Exercise instructions - Find the number of lines in these records where the word "用户分组" appears. Reply with that number and nothing more.
· · ·
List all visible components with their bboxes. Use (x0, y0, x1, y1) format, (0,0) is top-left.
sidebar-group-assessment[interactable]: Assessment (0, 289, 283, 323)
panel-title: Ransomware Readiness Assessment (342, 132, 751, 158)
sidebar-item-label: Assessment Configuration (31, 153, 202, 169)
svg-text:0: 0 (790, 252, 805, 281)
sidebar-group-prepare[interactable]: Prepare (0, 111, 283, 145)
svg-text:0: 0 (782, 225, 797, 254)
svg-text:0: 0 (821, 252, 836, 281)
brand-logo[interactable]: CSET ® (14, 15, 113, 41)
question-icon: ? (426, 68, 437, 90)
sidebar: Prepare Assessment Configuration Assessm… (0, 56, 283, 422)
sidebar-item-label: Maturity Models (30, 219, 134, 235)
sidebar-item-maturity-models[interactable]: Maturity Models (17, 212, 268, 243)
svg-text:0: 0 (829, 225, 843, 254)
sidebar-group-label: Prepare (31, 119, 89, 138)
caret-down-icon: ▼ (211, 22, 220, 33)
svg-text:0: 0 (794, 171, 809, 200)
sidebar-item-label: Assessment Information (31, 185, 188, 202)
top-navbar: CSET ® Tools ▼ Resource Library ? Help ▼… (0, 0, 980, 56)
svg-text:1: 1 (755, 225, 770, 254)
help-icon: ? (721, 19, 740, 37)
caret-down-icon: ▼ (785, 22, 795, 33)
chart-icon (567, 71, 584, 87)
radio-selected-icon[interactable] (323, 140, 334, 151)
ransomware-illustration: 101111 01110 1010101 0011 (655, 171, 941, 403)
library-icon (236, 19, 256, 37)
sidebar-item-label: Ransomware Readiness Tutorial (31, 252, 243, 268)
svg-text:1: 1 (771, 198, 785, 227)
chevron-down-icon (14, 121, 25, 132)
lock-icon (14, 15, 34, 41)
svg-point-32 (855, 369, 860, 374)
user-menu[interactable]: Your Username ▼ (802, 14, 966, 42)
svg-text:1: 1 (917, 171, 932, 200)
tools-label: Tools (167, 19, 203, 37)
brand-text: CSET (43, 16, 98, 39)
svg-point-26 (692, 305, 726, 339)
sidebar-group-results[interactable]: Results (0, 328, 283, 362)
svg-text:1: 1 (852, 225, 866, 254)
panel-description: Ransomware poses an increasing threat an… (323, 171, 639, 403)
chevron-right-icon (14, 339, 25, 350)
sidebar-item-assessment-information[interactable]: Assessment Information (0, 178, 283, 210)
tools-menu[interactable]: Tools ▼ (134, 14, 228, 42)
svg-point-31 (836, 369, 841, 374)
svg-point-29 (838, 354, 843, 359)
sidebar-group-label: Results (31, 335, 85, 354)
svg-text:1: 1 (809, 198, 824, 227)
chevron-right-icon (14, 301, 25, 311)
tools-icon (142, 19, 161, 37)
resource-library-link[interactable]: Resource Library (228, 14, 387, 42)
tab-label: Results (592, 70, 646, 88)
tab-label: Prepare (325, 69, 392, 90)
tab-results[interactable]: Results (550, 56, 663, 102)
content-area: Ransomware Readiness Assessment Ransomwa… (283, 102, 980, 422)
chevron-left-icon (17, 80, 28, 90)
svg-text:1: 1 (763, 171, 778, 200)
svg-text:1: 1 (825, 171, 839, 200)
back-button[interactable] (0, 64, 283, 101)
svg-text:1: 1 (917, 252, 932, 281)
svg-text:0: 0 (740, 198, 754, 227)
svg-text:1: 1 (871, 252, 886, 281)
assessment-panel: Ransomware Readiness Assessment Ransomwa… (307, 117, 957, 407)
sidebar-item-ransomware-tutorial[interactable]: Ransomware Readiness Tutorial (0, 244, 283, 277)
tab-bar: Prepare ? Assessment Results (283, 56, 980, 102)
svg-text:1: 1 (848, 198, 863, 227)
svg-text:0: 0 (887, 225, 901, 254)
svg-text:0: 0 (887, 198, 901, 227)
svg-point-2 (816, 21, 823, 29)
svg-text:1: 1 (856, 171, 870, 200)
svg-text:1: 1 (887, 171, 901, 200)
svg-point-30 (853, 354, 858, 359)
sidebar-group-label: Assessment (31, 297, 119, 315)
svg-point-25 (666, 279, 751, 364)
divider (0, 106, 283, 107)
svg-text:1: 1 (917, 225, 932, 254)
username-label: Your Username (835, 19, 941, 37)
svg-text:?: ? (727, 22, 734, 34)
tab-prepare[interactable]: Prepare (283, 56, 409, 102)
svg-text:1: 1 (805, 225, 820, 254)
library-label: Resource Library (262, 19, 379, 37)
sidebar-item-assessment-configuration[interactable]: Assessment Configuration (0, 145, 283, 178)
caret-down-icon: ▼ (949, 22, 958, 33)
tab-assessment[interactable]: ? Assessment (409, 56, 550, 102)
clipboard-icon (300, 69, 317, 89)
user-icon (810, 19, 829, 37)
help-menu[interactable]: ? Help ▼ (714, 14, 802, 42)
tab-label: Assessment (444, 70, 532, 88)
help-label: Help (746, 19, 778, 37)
· · ·
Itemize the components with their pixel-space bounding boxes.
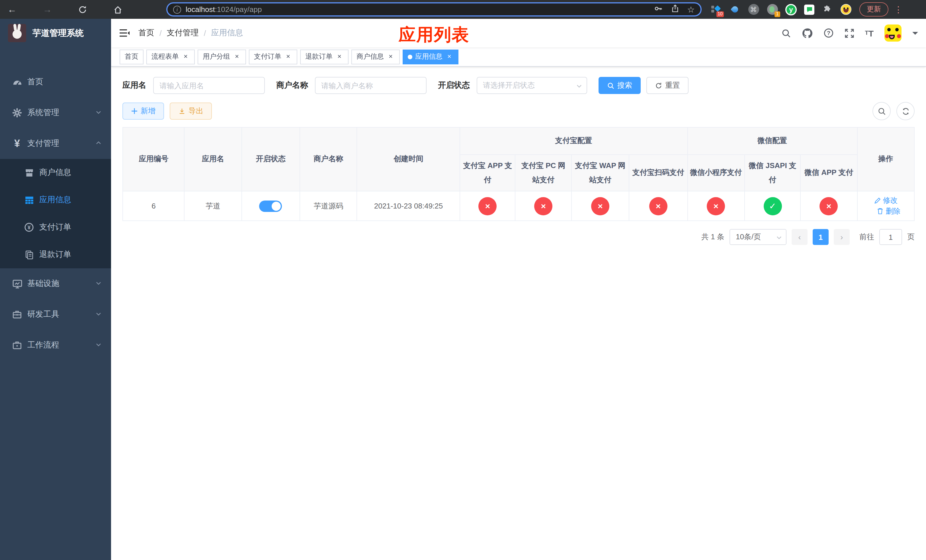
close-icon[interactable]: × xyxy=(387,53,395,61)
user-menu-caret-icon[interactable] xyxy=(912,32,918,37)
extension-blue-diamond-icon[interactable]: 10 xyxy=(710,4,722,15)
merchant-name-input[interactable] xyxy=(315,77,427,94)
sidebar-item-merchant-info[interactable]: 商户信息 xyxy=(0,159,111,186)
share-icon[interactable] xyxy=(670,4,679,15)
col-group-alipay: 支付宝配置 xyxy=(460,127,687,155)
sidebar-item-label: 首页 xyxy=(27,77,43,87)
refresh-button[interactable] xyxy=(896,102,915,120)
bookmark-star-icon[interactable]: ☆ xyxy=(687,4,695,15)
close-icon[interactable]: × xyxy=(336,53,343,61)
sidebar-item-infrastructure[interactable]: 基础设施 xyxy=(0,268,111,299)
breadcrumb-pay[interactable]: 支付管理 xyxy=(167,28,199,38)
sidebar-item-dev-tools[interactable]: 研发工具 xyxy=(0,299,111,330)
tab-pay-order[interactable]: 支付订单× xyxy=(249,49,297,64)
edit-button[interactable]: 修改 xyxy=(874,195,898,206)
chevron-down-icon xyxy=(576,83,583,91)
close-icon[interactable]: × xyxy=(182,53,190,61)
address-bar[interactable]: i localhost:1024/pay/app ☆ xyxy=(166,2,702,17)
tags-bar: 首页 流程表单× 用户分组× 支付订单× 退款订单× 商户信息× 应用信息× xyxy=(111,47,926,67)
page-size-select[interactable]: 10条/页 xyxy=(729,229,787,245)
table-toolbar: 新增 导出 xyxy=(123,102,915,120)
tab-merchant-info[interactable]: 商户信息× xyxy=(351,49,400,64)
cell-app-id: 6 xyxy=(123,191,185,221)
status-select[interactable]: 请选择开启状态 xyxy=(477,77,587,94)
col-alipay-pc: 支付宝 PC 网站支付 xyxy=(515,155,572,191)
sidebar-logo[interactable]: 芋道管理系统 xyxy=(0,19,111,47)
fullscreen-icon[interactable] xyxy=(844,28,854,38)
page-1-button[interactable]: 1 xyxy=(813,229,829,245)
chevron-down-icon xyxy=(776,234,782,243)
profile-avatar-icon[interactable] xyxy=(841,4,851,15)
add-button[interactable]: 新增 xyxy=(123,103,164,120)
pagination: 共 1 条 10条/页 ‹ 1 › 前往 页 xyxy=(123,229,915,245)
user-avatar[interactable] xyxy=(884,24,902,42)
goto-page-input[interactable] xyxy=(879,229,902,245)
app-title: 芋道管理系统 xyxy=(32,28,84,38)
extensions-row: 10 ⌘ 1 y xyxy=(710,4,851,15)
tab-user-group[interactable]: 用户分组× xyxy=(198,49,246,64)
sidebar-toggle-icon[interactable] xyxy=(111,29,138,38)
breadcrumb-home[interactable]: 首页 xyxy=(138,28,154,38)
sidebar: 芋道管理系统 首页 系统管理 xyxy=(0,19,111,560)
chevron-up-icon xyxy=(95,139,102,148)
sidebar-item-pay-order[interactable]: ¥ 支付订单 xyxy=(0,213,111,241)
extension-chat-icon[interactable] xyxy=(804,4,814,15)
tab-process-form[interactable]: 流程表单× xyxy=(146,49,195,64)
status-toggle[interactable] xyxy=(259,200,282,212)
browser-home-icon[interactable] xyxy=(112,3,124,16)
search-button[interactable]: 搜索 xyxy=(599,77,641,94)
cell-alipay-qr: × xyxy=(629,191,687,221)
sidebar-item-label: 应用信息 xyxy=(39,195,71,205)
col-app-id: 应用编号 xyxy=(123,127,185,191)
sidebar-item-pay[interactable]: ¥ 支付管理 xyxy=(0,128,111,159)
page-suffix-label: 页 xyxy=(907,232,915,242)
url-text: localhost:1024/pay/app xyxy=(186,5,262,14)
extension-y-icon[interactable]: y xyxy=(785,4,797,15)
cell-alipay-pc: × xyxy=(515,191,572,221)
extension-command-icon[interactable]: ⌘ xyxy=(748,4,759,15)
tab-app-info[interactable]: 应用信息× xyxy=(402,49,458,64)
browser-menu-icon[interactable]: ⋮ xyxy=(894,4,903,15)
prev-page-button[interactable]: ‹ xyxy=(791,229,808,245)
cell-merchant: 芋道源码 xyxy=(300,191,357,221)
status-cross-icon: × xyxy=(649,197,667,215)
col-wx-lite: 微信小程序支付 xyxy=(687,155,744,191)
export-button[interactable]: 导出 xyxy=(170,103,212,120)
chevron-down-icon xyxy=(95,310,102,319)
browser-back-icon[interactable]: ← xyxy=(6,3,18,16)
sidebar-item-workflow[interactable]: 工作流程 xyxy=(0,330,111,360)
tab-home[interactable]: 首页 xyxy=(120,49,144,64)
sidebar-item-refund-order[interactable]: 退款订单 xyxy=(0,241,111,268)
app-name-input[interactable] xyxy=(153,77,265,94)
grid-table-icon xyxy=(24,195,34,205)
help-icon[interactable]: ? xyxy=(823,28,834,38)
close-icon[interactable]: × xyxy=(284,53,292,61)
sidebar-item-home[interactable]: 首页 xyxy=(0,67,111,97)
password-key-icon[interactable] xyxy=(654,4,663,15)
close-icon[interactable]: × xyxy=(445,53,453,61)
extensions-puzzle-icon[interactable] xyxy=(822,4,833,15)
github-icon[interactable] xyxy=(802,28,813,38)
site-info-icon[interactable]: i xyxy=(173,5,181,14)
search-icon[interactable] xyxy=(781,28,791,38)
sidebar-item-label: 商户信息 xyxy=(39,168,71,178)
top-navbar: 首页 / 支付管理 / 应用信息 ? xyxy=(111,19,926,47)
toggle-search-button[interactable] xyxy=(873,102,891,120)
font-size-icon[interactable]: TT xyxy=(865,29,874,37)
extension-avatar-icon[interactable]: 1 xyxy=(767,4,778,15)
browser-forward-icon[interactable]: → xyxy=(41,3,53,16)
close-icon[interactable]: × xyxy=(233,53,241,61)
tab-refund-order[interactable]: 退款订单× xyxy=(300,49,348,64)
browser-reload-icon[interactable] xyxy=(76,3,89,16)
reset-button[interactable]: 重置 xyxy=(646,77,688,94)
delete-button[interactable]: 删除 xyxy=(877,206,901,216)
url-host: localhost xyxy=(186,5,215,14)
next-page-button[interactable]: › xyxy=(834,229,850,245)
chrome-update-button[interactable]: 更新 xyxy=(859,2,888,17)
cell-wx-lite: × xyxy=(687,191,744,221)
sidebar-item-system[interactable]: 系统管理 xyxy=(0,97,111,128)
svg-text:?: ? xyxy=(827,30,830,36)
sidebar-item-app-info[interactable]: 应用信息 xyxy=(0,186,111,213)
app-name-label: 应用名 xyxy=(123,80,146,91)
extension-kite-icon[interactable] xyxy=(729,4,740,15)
· · ·
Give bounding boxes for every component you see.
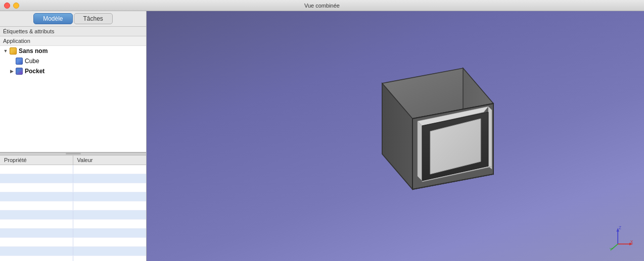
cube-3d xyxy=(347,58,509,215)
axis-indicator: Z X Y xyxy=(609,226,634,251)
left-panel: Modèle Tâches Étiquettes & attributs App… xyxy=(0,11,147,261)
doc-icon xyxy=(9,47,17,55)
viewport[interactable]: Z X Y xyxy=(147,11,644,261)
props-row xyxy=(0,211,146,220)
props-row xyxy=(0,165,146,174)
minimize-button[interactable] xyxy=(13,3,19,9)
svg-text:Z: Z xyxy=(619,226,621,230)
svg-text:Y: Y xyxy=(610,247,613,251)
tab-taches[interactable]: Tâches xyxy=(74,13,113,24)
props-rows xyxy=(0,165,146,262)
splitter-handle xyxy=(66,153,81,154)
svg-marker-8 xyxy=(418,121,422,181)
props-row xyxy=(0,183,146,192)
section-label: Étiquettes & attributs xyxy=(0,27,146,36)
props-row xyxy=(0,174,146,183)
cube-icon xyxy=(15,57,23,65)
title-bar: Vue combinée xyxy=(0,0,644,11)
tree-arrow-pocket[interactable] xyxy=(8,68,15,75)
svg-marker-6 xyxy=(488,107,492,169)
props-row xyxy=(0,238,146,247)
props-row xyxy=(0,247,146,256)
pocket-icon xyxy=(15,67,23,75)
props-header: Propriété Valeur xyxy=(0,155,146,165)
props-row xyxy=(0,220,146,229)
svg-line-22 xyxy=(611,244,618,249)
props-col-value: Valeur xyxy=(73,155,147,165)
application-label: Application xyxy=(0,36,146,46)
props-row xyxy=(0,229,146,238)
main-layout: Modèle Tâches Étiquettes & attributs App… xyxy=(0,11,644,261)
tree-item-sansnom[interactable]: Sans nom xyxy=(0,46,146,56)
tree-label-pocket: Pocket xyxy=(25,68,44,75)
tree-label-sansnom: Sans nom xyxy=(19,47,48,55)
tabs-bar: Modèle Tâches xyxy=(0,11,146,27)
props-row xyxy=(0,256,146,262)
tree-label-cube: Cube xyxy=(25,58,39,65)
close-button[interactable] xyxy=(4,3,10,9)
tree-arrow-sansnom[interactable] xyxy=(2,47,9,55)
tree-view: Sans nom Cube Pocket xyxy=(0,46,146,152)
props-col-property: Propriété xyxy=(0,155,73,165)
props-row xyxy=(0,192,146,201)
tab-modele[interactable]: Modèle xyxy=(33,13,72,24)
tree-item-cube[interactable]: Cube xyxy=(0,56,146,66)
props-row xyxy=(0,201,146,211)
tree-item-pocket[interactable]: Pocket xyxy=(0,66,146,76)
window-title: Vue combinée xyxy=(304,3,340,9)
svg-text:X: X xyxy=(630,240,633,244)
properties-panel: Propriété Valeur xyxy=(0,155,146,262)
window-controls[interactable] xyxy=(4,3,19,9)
· · ·
Answer section - 2